Negative Gearing and CGT Overhaul Becomes Law — What Property Investors and Self-Employed Borrowers Should Watch
负扣税与资本利得税改革立法通过——房产投资者与自雇借款人该关注什么
What happened
Australia's long-debated overhaul of negative gearing and capital gains tax (CGT) has now passed into law, according to reporting from Australian Broker. Treasury has indicated that around 85% of the additional tax revenue from the package is expected to come from property investors.

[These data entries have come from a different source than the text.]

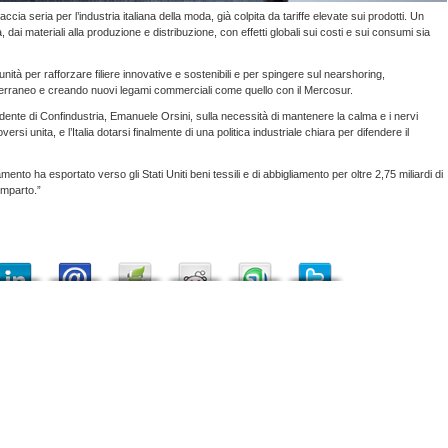
ccia seria per l’industria italiana della moda, già colpita da tariffe elevate sui prodotti. Un
ra, dai materiali alla produzione e distribuzione, con effetti globali sui costi e sui consumi sia
ità per rafforzare filiere innovative e sostenibili e per spingere sul nearshoring,
diterraneo e creando nuovi legami commerciali come quello con il Mercosur.
nte di Confindustria, Emanuele Orsini, sulla necessità di mantenere la calma e i nervi
i unita, e l’Italia dotarsi finalmente di una politica industriale chiara per difendere il
nto ha esportato verso gli Stati Uniti beni tessili e di abbigliamento per oltre 2,75 miliardi di
omparto.”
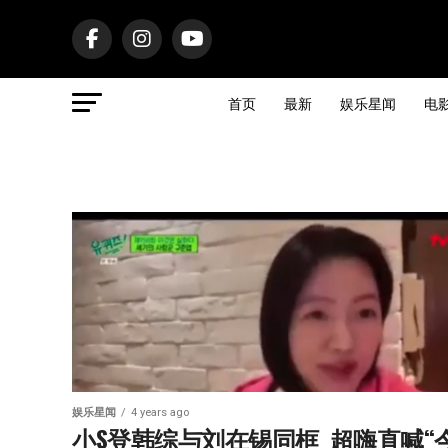
首页
最新
娱乐星闻
电
娱乐星闻
4 years ago
小S登韩综与刘在锡同框  超嗨直喊“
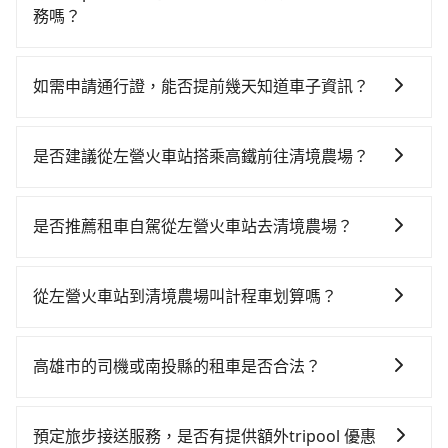
務嗎？
tripool除了共乘拼車服務外，也有包車到府接送服務，
預約時都依照乘客需求做選擇。如需專車接送，車內除
如需申請通行證，能否提前幾天知道車子資訊？
了司機以外，從上車到下車期間，都不會再有其他陌生
為了讓旅步貴賓能夠享有更多取消訂單的彈性，我們提
人出現。如選擇共乘服務，則會依照其他共乘乘客做彈
供用車前一天凌晨六點前取消訂單的服務。所以我們會
性調度安排，路線上會盡可能以順路為優先，載客數也
是否建議從左營火車站搭乘高鐵前往清境農場？
在用車前一天才開始安排車輛，並於用車前一天晚上8點
不會超過座位的上限。
若要從左營火車站搭高鐵前往清境農場，高鐵省時、較
提供服務司機和車輛資訊。如果您有特殊的用車需求，
貴！從最早05:50一直到22:55，左營-台中一天最多有90
可事先將您的需求寄至旅步的客服信箱：
是否推薦租車自駕從左營火車站去清境農場？
班次高鐵可搭乘。假設從左營火車站 (高雄市左營區) 步
booking@tripool.app，將有專人協助回覆確認是否能
如果你有台灣駕照且對自己駕駛技術有信心，且在車上
行或搭乘公車前往左營高鐵站，接著在站內購買高鐵
協助安排。」
時不需要閉目養神（因為要自己開車），最重要的是你
票、通過閘口、並在月台上等待列車的到來，大概又過
從左營火車站到清境農場叫計程車划算嗎？
當天就要來回，那在高雄路邊可隨租隨借的iRent應該是
了20分鐘，再乘坐42~69分鐘（平均57分）的高鐵從左
如選擇小黃直達，在高雄可以透過app叫車的有55688台
你最便宜選擇。註冊完iRent的app後，可以每小時
營站前往台中高鐵站，每人票價790元，再用10分鐘出
灣大車隊、Uber、Line Taxi、Yoxi等，如果在路邊攔不
$115~205承租小轎車，每公里再額外加收$3.2，從左營
站、等待車站前排班的計程車，搭上小黃後約花100分
高雄市的司機或南投縣的租車是否合法？
到車，也可考慮打電話至高雄市左營區當地唯一的計程
火車站到清境農場的花費預估為$3,350~4,050（金額差
鐘、車費3,200元後，抵達清境農場 (南投縣仁愛鄉) 的目
許多的Line群組或Facebook社團裡，有很多低價的白牌
車行-中華正大車隊等叫車看看。依照里程跳錶計算，價
異來自於平假日、車款差異、抵達目的地後多久原路返
的地。全程加上轉車時間共3小時7分鐘，假設4位同行，
車、私家車或野雞車在招攬生意，這不僅是違法可能被
格約為5,215~6,300元間，但如改預約tripool可省高達
回），雖已將eTag和可能的每小時40元路邊停車費用預
預定旅步接送服務，是否有提供額外tripool 優惠
高鐵加轉乘之平均每人花費為1,590元。但如果全程使用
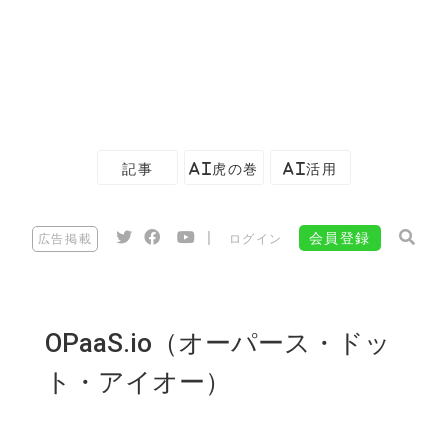
記事
AI虎の巻
AI活用
|
会員登録
広告掲載
ログイン
OPaaS.io（オーパース・ドッ
ト・アイオー）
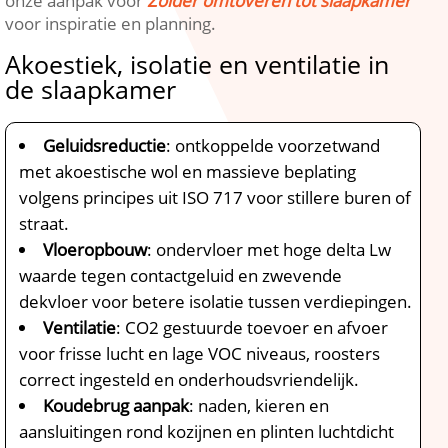
onze aanpak voor
Zolder omtoveren tot slaapkamer
voor inspiratie en planning.​
Akoestiek, isolatie en ventilatie in
de slaapkamer
Geluidsreductie
: ontkoppelde voorzetwand
met akoestische wol en massieve beplating
volgens principes uit ISO 717 voor stillere buren of
straat.​
Vloeropbouw
: ondervloer met hoge delta Lw
waarde tegen contactgeluid en zwevende
dekvloer voor betere isolatie tussen verdiepingen.​
Ventilatie
: CO2 gestuurde toevoer en afvoer
voor frisse lucht en lage VOC niveaus, roosters
correct ingesteld en onderhoudsvriendelijk.​
Koudebrug aanpak
: naden, kieren en
aansluitingen rond kozijnen en plinten luchtdicht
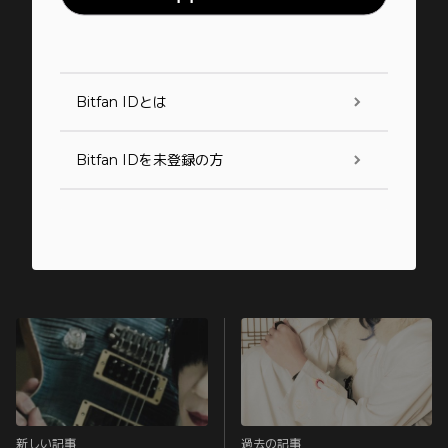
Bitfan IDとは
Bitfan IDを未登録の方
新しい記事
過去の記事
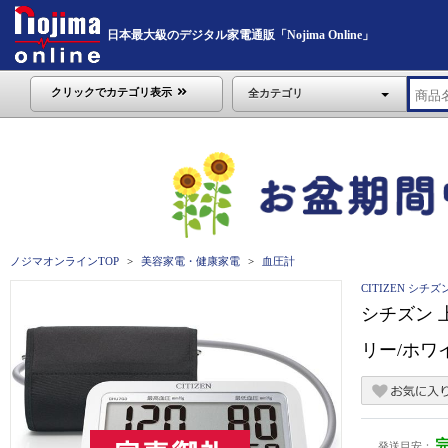
日本最大級のデジタル家電通販「Nojima Online」
クリックでカテゴリ表示
全カテゴリ
ノジマオンラインTOP
美容家電・健康家電
血圧計
CITIZEN シチズ
シチズン 
リー/ホワイ
発送目安：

The exact transitional rules and timing will determine how individual investors are affected, and borrowers should confirm specifics with a registered tax adviser. But the direction of travel is clear: the tax treatment of investment property is shifting, and the after-tax economics of holding an investment asset are being recalculated across the market.
Why this matters for borrowers
Negative gearing and CGT settings sit at the heart of how many Australians model an investment purchase. When those settings change, the headline rental yield and the long-term capital position both have to be re-examined. That doesn't make property a worse or better investment in itself — but it does mean the finance behind a purchase carries more weight.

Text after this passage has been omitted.